De Raad overweegt het volgende.
De Raad volgt appellant niet in zijn betoog dat concrete feiten naar voren zijn gebracht waaruit blijkt waar en op welke wijze hij mondeling heeft gesolliciteerd. Op grond van de gedingstukken staat voldoende vast dat appellant in de door gedaagde in aanmerking genomen periode van 5 november 2001 tot en met 2 december 2001 in onvoldoende mate heeft getracht passende arbeid te verkrijgen. De Raad is voorts van oordeel dat de rechtbank de gronden die namens appellant tegen het bestreden besluit zijn aangevoerd terecht heeft verworpen. De Raad onderschrijft hetgeen de rechtbank dienaangaande heeft overwogen.

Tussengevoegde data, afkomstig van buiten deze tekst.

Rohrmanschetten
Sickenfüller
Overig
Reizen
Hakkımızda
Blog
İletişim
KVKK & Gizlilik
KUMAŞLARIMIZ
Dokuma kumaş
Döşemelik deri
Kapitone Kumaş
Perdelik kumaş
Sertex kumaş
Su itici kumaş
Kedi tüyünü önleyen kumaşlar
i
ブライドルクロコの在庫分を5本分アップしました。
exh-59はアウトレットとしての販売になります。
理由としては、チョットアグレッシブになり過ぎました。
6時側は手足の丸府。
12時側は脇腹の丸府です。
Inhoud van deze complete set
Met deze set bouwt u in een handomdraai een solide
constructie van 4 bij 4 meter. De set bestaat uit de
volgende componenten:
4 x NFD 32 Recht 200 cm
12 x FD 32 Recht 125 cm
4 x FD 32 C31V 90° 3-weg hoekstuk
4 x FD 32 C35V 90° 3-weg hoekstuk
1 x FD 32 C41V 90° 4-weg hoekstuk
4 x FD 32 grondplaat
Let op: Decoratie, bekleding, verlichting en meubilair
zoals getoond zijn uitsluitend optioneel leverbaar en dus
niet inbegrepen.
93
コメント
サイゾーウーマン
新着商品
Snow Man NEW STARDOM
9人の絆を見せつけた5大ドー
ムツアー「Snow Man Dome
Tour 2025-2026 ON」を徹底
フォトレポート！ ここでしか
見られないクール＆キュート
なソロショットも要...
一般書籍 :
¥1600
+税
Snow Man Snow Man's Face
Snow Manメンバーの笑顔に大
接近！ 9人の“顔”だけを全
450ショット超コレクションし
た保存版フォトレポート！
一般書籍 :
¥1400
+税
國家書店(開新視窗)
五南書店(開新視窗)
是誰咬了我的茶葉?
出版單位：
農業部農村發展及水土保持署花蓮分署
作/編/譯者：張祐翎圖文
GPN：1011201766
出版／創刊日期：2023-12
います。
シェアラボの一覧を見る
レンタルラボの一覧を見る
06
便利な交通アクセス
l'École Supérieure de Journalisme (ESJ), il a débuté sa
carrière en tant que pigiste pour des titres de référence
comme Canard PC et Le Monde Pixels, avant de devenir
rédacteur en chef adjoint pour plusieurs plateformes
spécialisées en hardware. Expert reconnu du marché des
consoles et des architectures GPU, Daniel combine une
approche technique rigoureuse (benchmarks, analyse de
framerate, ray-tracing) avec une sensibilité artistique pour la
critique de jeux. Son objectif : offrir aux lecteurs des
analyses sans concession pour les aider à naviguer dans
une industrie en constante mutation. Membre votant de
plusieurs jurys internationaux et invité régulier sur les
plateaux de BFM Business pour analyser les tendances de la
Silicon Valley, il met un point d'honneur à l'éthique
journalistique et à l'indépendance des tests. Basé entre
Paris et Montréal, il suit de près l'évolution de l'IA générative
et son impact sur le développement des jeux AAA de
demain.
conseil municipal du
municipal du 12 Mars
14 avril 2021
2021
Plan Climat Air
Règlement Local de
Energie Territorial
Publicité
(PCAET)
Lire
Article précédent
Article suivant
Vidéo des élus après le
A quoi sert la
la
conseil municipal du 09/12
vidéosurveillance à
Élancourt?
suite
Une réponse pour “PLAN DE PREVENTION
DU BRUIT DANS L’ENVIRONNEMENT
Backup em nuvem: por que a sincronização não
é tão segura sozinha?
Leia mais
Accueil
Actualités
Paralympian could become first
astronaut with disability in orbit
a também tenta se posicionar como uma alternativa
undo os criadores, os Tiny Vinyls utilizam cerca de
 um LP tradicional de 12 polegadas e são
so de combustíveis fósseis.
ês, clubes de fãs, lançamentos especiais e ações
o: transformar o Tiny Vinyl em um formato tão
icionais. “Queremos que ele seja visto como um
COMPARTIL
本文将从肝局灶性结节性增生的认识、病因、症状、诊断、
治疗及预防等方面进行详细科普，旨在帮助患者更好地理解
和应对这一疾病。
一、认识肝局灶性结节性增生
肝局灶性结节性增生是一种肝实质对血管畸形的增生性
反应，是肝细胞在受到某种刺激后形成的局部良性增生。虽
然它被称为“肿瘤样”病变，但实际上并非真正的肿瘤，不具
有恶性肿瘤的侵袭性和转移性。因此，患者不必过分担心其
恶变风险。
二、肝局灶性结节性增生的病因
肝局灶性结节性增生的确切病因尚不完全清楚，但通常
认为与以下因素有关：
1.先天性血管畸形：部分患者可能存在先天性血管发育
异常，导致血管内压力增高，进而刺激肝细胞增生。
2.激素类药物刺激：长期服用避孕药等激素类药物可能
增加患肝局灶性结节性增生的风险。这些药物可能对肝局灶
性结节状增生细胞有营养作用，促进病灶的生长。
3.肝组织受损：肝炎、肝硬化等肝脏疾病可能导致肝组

Hetgeen overigens namens appellant is aangevoerd acht de Raad voldoende weerlegd in het verweerschrift van gedaagde, waarop van de zijde van appellant niet meer is gereageerd.
Dit betekent dat het hoger beroep niet slaagt en dat de aangevallen uitspraak zal worden bevestigd.
De Raad acht geen termen aanwezig toepassing te geven aan artikel 8:75 van de Algemene wet bestuursrecht inzake vergoeding van proceskosten.
III. BESLISSING
De Centrale Raad van Beroep,
Recht doende:
Bevestigt de aangevallen uitspraak.
Aldus gewezen door mr. M.A. Hoogeveen, in tegenwoordigheid van P. Boer als griffier, en uitgesproken in het openbaar op 15 september 2004.